Trade financing and access to capital are the lifeblood of the traditionally high-volume, low-margin business of trading commodities. Letters of credit are a critical part of that infrastructure.
A bank issues letters of credit on behalf of the buyer as a guarantee of payment to the seller. Once the goods have exchanged hands, the buyer repays the lender.
However, traders of everything from zinc to oil interviewed by Bloomberg said that their bankers were pulling back from short-term financing. Lenders are asking for more collateral, financing costs have jumped and in some cases the banks are simply refusing to issue letters of credit altogether to some smaller companies, according to the traders, who asked not to be identified because they are not authorized to speak publicly.
That is echoed by lenders themselves, with at least four telling Bloomberg that they were reducing their exposure to commodities by cutting short-term loans to some clients and only lending to the biggest traders.
While this remains an Asian problem for now, there is growing consternation that it could spread to the US or Europe.
Saad Rahim, the chief economist of trading giant Trafigura, said that a global tightening of credit across all sectors is a looming threat.
“We have been talking about this as a series of cascading waves. First the virus, then the economic and then potentially the credit side of it,” Rahim said in an interview from Geneva, Switzerland.
The tightening of credit is another example of the extraordinary impact that the novel coronavirus is having on global commodity markets, from crude oil to copper.
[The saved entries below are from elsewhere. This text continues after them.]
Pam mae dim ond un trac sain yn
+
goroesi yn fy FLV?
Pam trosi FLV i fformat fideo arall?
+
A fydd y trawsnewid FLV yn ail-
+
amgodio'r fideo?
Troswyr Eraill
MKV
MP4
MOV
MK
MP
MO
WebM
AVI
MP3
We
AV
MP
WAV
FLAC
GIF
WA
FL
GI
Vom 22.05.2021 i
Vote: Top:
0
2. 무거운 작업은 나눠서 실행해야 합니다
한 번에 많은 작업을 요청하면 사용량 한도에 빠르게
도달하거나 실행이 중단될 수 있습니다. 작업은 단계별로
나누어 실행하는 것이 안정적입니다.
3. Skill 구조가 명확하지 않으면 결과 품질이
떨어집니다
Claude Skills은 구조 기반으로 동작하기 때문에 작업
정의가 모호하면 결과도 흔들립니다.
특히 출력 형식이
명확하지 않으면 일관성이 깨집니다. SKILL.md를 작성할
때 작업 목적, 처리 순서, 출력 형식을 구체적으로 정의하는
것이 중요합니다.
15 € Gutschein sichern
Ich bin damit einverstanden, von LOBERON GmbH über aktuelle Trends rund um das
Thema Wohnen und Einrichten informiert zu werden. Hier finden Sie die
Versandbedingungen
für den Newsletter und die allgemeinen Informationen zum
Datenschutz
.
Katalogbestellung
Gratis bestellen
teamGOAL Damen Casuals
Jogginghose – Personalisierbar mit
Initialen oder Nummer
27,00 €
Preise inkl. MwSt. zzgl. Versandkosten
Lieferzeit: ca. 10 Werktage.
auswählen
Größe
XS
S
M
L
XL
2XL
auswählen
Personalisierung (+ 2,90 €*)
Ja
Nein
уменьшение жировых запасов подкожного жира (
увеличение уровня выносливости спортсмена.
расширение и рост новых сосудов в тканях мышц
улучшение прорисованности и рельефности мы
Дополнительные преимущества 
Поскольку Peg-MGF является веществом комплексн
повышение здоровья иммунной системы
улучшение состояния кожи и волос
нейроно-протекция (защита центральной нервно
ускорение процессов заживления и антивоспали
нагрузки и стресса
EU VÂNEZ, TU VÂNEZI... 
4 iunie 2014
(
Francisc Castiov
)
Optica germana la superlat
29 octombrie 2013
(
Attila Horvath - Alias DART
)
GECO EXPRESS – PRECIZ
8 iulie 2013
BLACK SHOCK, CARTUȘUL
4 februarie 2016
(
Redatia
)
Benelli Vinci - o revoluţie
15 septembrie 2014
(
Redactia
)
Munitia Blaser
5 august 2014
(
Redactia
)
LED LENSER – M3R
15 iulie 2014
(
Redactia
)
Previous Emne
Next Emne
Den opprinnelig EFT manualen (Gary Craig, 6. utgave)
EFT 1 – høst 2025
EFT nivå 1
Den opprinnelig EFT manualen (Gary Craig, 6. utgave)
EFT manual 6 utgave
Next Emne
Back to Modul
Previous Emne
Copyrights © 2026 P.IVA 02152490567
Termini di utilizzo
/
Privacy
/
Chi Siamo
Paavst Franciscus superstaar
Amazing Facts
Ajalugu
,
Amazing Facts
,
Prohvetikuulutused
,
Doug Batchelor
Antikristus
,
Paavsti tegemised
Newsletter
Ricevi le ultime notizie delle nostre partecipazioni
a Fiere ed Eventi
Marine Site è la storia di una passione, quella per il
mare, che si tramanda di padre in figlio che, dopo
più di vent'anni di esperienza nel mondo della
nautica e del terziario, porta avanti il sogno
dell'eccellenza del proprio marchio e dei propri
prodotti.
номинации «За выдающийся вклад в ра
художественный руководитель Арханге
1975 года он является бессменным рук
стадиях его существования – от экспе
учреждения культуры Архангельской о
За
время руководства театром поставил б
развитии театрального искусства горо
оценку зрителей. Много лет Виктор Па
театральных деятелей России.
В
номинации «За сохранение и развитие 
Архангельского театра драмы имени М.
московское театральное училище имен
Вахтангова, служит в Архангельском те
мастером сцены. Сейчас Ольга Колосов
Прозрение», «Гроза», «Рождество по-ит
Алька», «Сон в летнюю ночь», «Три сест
Measures to contain the pandemic are hammering demand for raw materials, throwing supply chains into chaos and forcing producers to shut down mines, refineries and processing plants.
The disruptions are putting unprecedented strain on the companies that extract, produce and process commodities, triggering defaults and even bankruptcies as prices plunge.
Traders might find themselves with products they cannot sell or stockpiled material that has plunged in value.
The risks in such circumstances are manifold. Tighter liquidity can constrain traders’ ability to meet margin calls and pay their loans, while they also face the prospect of a counterparty failing, Lambert said.
For many banks, the danger that clients might be caught out is proving too great. Some have more than doubled the rate at which they will lend, according to the traders and lenders interviewed by Bloomberg.
Banks were already pulling back from commodities in Asia before the chaos triggered by the pandemic. Over the past few years the industry has been rocked by a number of high-profile collapses and scandals, including multimillion dollar losses by some major Chinese and Japanese traders, and the spectacular downfall of Noble Group, one of the biggest names in the industry.
“Lenders are bound to be cautious as commodity traders face a triple-whammy of increased price volatility, supply chain disruptions and counterparty risks,” said Soo Cheon Lee (李秀天), chief investment officer at SC Lowy, a global banking and asset management group in Hong Kong. “We’re expecting the near-term disruption on their earnings as a result.”
Some traders are resorting to borrowing from two or more banks to finance a single deal, but ultimately the credit crunch could squeeze some of them out of the market.
Cheap funding is critical for commodity traders as they typically focus on high volumes instead of big margins, Lee said.
Higher funding costs will undermine their ability to be competitive in this environment, he said.
“Smaller players, unlike larger traders, are exposed in such market conditions with often slim liquidity and are often much less equipped to monitor their books and communicate effectively with their lenders,” Lambert said. “In the case of doubts or difficulty to assess the market position of their smaller customers, banks will not hesitate to reduce their lines.”